Open Catalyst Project Tutorial Notebook#
Author(s):
Muhammed Shuaibi, CMU, mshuaibi@andrew.cmu.edu
Abhishek Das, FAIR, abhshkdz@fb.com
Adeesh Kolluru, CMU, akolluru@andrew.cmu.edu
Brandon Wood, NERSC, bwood@lbl.gov
Janice Lan, FAIR, janlan@fb.com
Anuroop Sriram, FAIR, anuroops@fb.com
Zachary Ulissi, CMU, zulissi@andrew.cmu.edu
Larry Zitnick, FAIR, zitnick@fb.com
FAIR - Facebook AI Research
CMU - Carnegie Mellon University
NERSC - National Energy Research Scientific Computing Center
Background #
The discovery of efficient and economic catalysts (materials) are needed to enable the widespread use of renewable energy technologies. A common approach in discovering high performance catalysts is using molecular simulations. Specifically, each simulation models the interaction of a catalyst surface with molecules that are commonly seen in electrochemical reactions. By predicting these interactions accurately, the catalyst’s impact on the overall rate of a chemical reaction may be estimated.

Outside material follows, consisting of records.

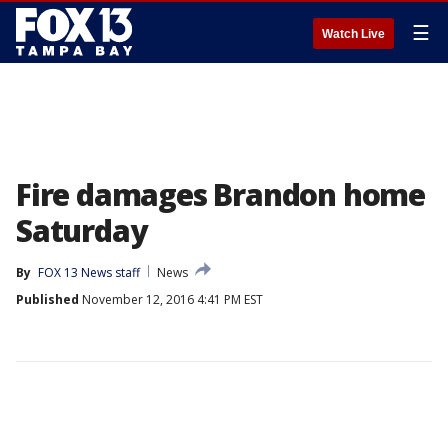
☰
Watch Live
Fire damages Brandon home
Saturday
By
FOX 13 News staff
News
Published
November 12, 2016 4:41 PM EST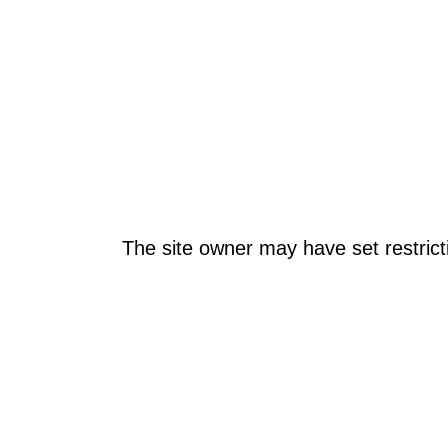
The site owner may have set restrict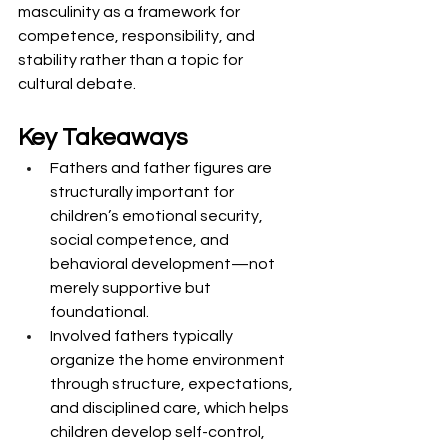
masculinity as a framework for 
competence, responsibility, and 
stability rather than a topic for 
cultural debate.
Key Takeaways
Fathers and father figures are 
structurally important for 
children’s emotional security, 
social competence, and 
behavioral development—not 
merely supportive but 
foundational.
Involved fathers typically 
organize the home environment 
through structure, expectations, 
and disciplined care, which helps 
children develop self-control, 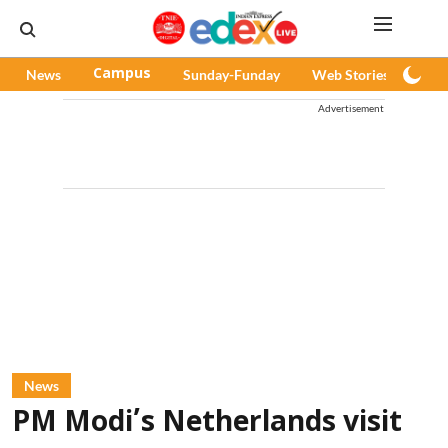
News
Campus
Sunday-Funday
Web Stories
Pod
Advertisement
News
PM Modi’s Netherlands visit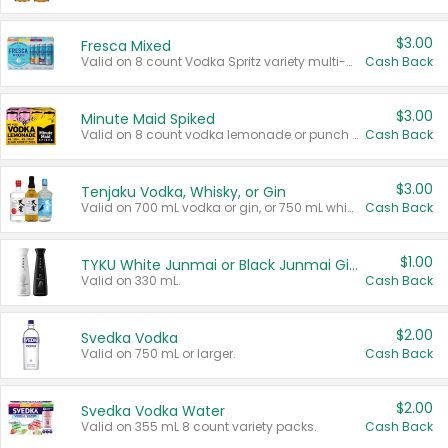
$3.00
Fresca Mixed
Valid on 8 count Vodka Spritz variety multi-packs.
Cash Back
$3.00
Minute Maid Spiked
Valid on 8 count vodka lemonade or punch variety multi-packs.
Cash Back
$3.00
Tenjaku Vodka, Whisky, or Gin
Valid on 700 mL vodka or gin, or 750 mL whisky.
Cash Back
$1.00
TYKU White Junmai or Black Junmai Ginjo Sake
Valid on 330 mL.
Cash Back
$2.00
Svedka Vodka
Valid on 750 mL or larger.
Cash Back
$2.00
Svedka Vodka Water
Valid on 355 mL 8 count variety packs.
Cash Back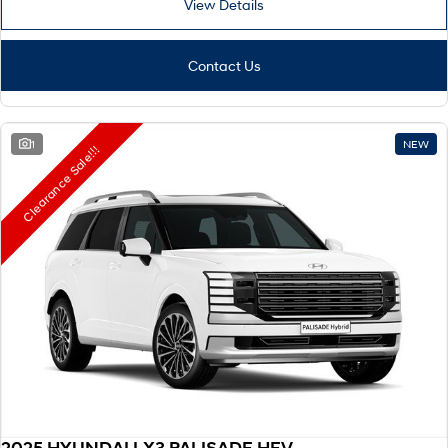
View Details
Remarkable is just the start.
Drive Best Small SUV under $50k.
TUCSON Hybrid
SANTA FE Hybrid
Car of the Year 2025.
Contact Us
PALISADE
Do Big Things.
1
NEW
Clearance Sale!!!
SUVs & People Movers
VENUE
KONA
Fits in anywhere. Stands out
everywhere.
TUCSON
SANTA FE
More dynamic than ever.
Ever driven a family car like this?
PALISADE
INSTER
Do Big Things.
All-in on a new chapter.
KONA Electric
IONIQ 5 N
Anti-ordinary.
Electrify your drive.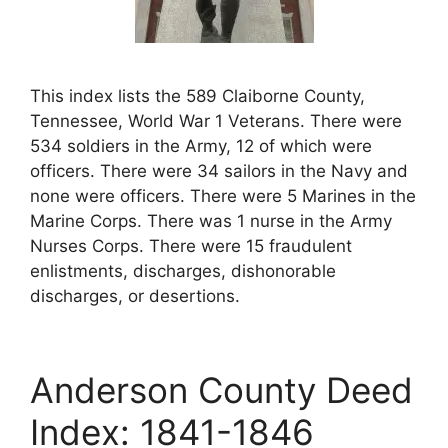
This index lists the 589 Claiborne County,
Tennessee, World War 1 Veterans. There were
534 soldiers in the Army, 12 of which were
officers. There were 34 sailors in the Navy and
none were officers. There were 5 Marines in the
Marine Corps. There was 1 nurse in the Army
Nurses Corps. There were 15 fraudulent
enlistments, discharges, dishonorable
discharges, or desertions.
Anderson County Deed
Index: 1841-1846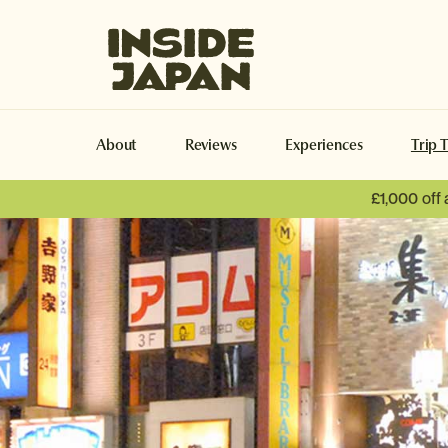
Inside Japan Tours
About
Reviews
Experiences
Trip 
£1,000 off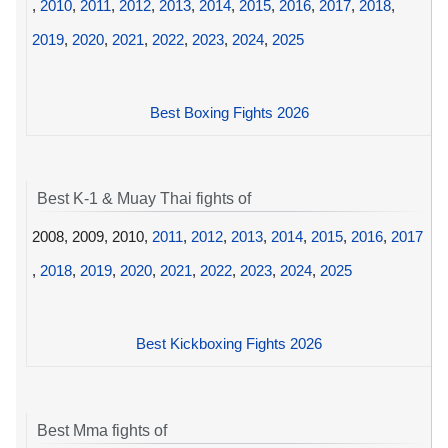
,
2010
,
2011
,
2012
,
2013
,
2014
,
2015
,
2016
,
2017
,
2018
,
2019
,
2020
,
2021
,
2022
,
2023
,
2024
,
2025
Best Boxing Fights 2026
Best K-1 & Muay Thai fights of
2008, 2009, 2010,
2011
,
2012
,
2013
,
2014
,
2015
,
2016
,
2017
,
2018
,
2019
,
2020
,
2021
,
2022
,
2023
,
2024
,
2025
Best Kickboxing Fights 2026
Best Mma fights of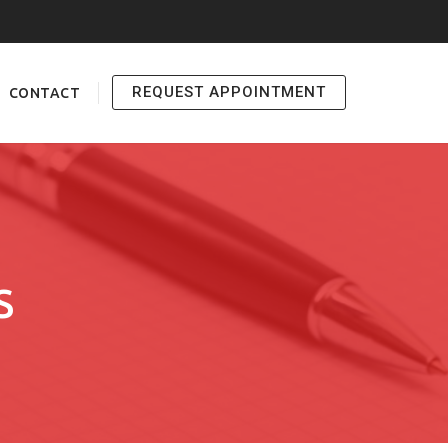
REQUEST APPOINTMENT
CONTACT
S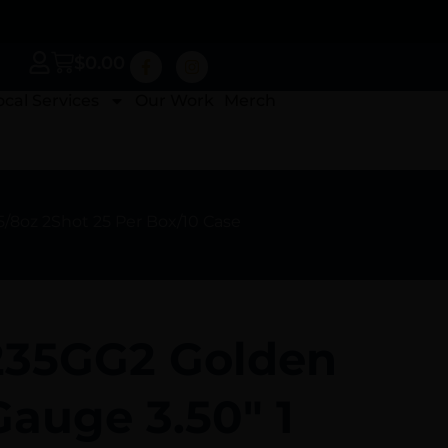
$
0.00
ocal Services
Our Work
Merch
5/8oz 2Shot 25 Per Box/10 Case
1235GG2 Golden
auge 3.50″ 1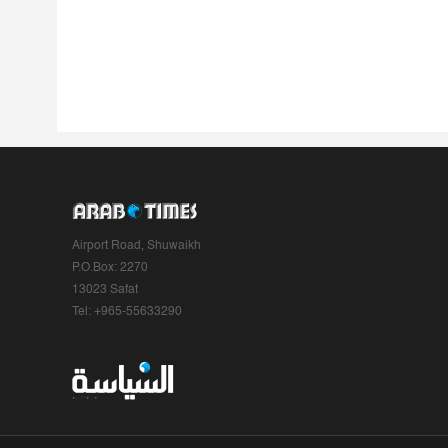
Airport Road, Shuwaikh
P.O.Box: 2270
13023 Safat
Tel: +965-55633290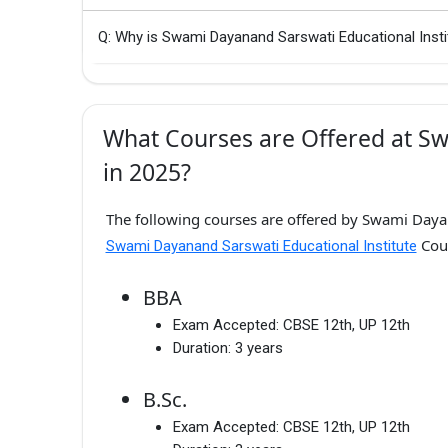
Q: Why is Swami Dayanand Sarswati Educational Insti
What Courses are Offered at Sw
in 2025?
The following courses are offered by Swami Dayan
Cour
Swami Dayanand Sarswati Educational Institute
BBA
Exam Accepted:
CBSE 12th, UP 12th
Duration:
3 years
B.Sc.
Exam Accepted:
CBSE 12th, UP 12th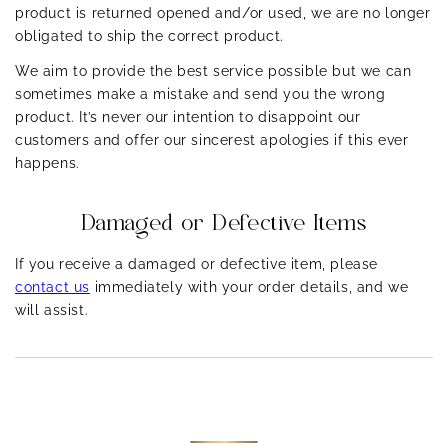
others (cheeks).
product is returned opened and/or used, we are no longer
obligated to ship the correct product.
Normal:
Balanced, not too dry or oily, clear complexion.
We aim to provide the best service possible but we can
sometimes make a mistake and send you the wrong
product. It’s never our intention to disappoint our
customers and offer our sincerest apologies if this ever
happens.
Damaged or Defective Items
If you receive a damaged or defective item, please
contact us
immediately with your order details, and we
will assist.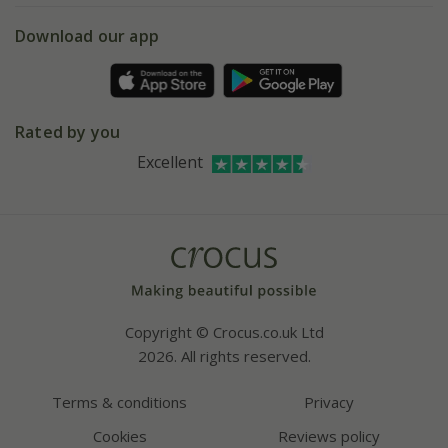
5 year plant guarantee
Chelsea Flower Show
Gift wrapping
Download our app
Facebook
Pot size guide
Environment matters
Refer a friend
Pinterest
Contact us
Press
Crocus at Dorney court
Rated by you
Instagram
Affiliates
Excellent
Bespoke sourcing service
Youtube
Careers
Copyright © Crocus.co.uk Ltd
2026. All rights reserved.
Terms & conditions
Privacy
Cookies
Reviews policy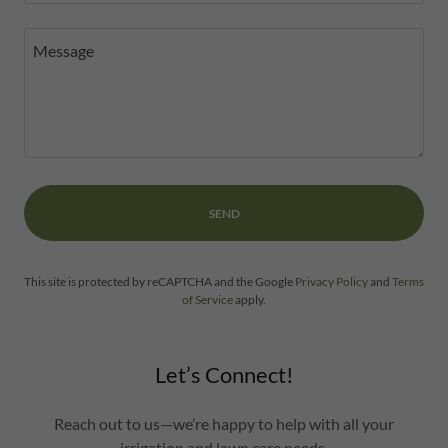
SEND
This site is protected by reCAPTCHA and the Google
Privacy Policy
and
Terms
of Service
apply.
Let’s Connect!
Reach out to us—we’re happy to help with all your
irrigation and lawn care needs.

An important quantity in screening catalysts is their adsorption energy for the molecules, referred to as `adsorbates’, involved in the reaction of interest. The adsorption energy may be found by simulating the interaction of the adsorbate molecule on the surface of the catalyst to find their resting or relaxed energy, i.e., how tightly the adsorbate binds to the catalyst’s surface (visualized below). The rate of the chemical reaction, a value of high practical importance, is then commonly approximated using simple functions of the adsorption energy. The goal of this tutorial specifically and the project overall is to encourage research and benchmark progress towards training ML models to approximate this relaxation.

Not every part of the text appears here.